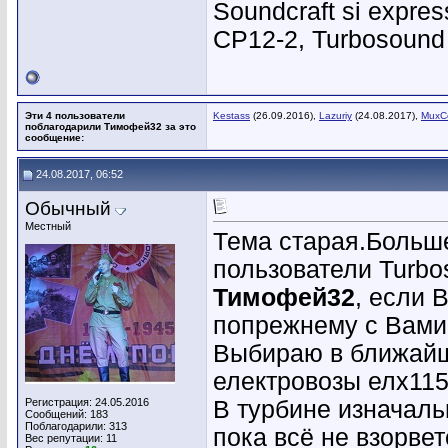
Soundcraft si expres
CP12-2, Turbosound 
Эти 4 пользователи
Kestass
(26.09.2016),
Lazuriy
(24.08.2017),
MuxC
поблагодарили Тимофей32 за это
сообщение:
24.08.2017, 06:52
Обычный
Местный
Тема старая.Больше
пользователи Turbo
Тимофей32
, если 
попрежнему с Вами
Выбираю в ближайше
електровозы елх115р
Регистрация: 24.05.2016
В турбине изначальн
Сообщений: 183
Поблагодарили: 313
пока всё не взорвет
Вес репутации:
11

########

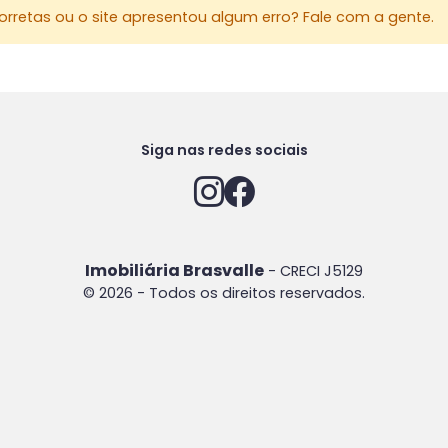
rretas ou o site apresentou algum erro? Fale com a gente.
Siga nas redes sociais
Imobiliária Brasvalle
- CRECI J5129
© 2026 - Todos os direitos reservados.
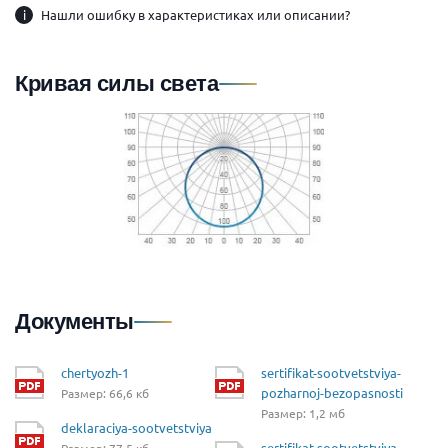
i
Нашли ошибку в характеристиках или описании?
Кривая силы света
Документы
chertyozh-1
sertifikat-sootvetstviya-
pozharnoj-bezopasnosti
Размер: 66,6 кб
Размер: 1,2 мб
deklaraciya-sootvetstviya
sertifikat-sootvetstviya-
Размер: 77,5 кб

########

▸ Exercise
Taking the records above as input, show every line in which the word "Размер" is present.

▸ Response to this exercise
Размер: 66,6 кб
Размер: 1,2 мб
Размер: 77,5 кб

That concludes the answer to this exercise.